Schnitzel pieces in gorgonzola sauce on vegetable strips

AUTHOR
Melissa Olsen
DIFFICULTY
easy
RATING
4 4
COOK TIME
30 mins
TOTAL TIME
30 mins

Ingredients

Servings: 4
  • 4 Pork cutlet (125 g each)
  • 7-10 Tbsp Salt
  • 7-10 Tbsp Pepper
  • 2 TABLESPOONS Oil
  • 1/4 l clear broth (instant)
  • 1/8 l White wine
  • 2 large carrots
  • 2 medium zucchini
  • 200 g Spaghetti
  • 100 g Gorgonzola cheese
  • 1/2 pot of marjoram
  • 4 TABLESPOONS Whipped cream
  • 2 TABLESPOONS sauce thickener

Directions

  1. 1

    Cut the schnitzel into large pieces. Season with salt and pepper. Fry them in a frying pan with hot oil.
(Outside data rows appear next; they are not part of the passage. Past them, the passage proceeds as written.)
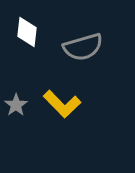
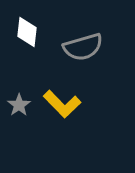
gray star: moved 3 px right
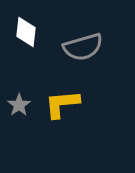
white diamond: moved 1 px left
yellow L-shape: rotated 129 degrees clockwise
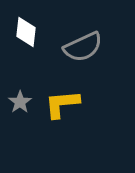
gray semicircle: rotated 9 degrees counterclockwise
gray star: moved 1 px right, 3 px up
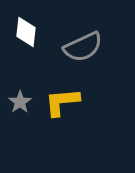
yellow L-shape: moved 2 px up
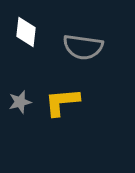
gray semicircle: rotated 33 degrees clockwise
gray star: rotated 20 degrees clockwise
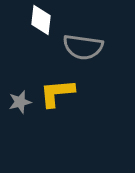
white diamond: moved 15 px right, 12 px up
yellow L-shape: moved 5 px left, 9 px up
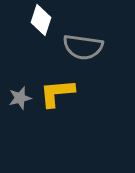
white diamond: rotated 12 degrees clockwise
gray star: moved 4 px up
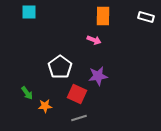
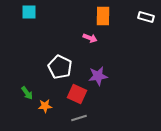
pink arrow: moved 4 px left, 2 px up
white pentagon: rotated 10 degrees counterclockwise
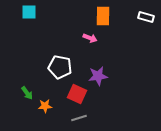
white pentagon: rotated 15 degrees counterclockwise
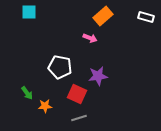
orange rectangle: rotated 48 degrees clockwise
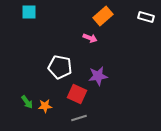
green arrow: moved 9 px down
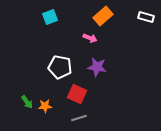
cyan square: moved 21 px right, 5 px down; rotated 21 degrees counterclockwise
purple star: moved 1 px left, 9 px up; rotated 18 degrees clockwise
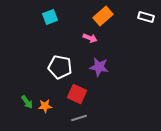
purple star: moved 2 px right
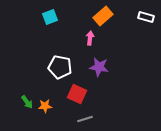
pink arrow: rotated 104 degrees counterclockwise
gray line: moved 6 px right, 1 px down
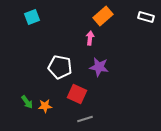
cyan square: moved 18 px left
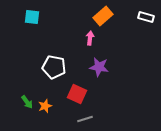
cyan square: rotated 28 degrees clockwise
white pentagon: moved 6 px left
orange star: rotated 16 degrees counterclockwise
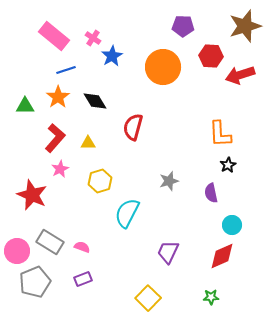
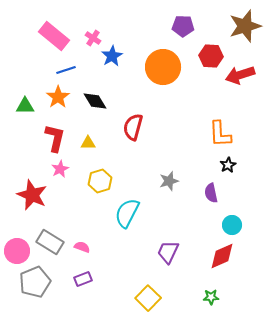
red L-shape: rotated 28 degrees counterclockwise
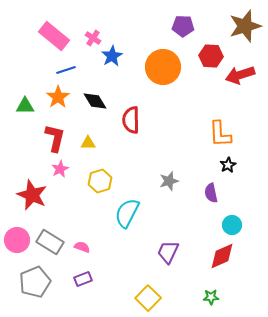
red semicircle: moved 2 px left, 7 px up; rotated 16 degrees counterclockwise
pink circle: moved 11 px up
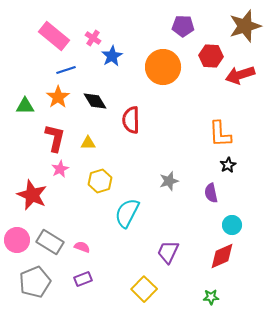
yellow square: moved 4 px left, 9 px up
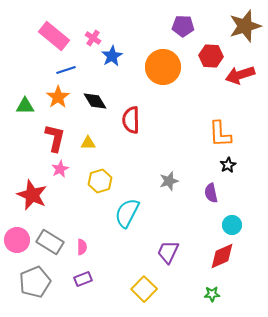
pink semicircle: rotated 70 degrees clockwise
green star: moved 1 px right, 3 px up
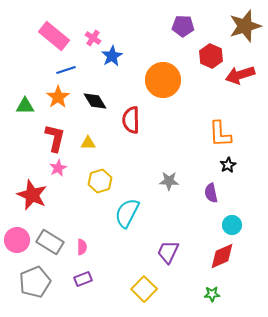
red hexagon: rotated 20 degrees clockwise
orange circle: moved 13 px down
pink star: moved 2 px left, 1 px up
gray star: rotated 18 degrees clockwise
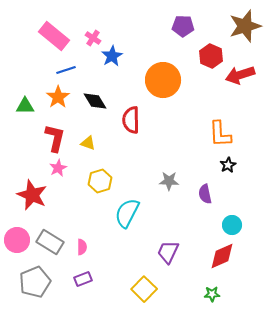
yellow triangle: rotated 21 degrees clockwise
purple semicircle: moved 6 px left, 1 px down
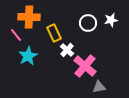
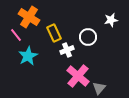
orange cross: rotated 30 degrees clockwise
white circle: moved 14 px down
white cross: rotated 24 degrees clockwise
pink cross: moved 7 px left, 10 px down
gray triangle: moved 1 px down; rotated 40 degrees counterclockwise
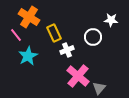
white star: rotated 16 degrees clockwise
white circle: moved 5 px right
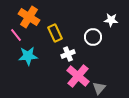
yellow rectangle: moved 1 px right
white cross: moved 1 px right, 4 px down
cyan star: rotated 24 degrees clockwise
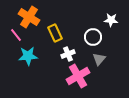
pink cross: rotated 20 degrees clockwise
gray triangle: moved 29 px up
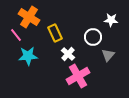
white cross: rotated 24 degrees counterclockwise
gray triangle: moved 9 px right, 4 px up
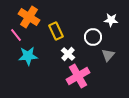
yellow rectangle: moved 1 px right, 2 px up
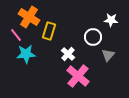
yellow rectangle: moved 7 px left; rotated 42 degrees clockwise
cyan star: moved 2 px left, 2 px up
pink cross: rotated 20 degrees counterclockwise
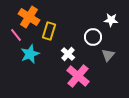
cyan star: moved 4 px right; rotated 18 degrees counterclockwise
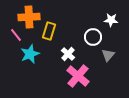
orange cross: rotated 35 degrees counterclockwise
Deglaze with stock and wine, cover and stew for about 20 minutes. Clean and wash the carrots and zucchini.

  2. 2

    Cut lengthwise into thin slices with a peeler. Cook the pasta in boiling salted water for about 10 minutes. Add the vegetable strips about 3 minutes before the end of the cooking time. Dice cheese. Wash marjoram, dab dry and chop until slightly garnish.

  3. 3

    Take out the meat. Stir the cheese, chopped marjoram and cream into the frying stock. Thicken with sauce thickener, season to taste. Add meat to the sauce. Drain noodles. Serve drained with meat and sauce.

  4. 4

    Garnish with remaining marjoram.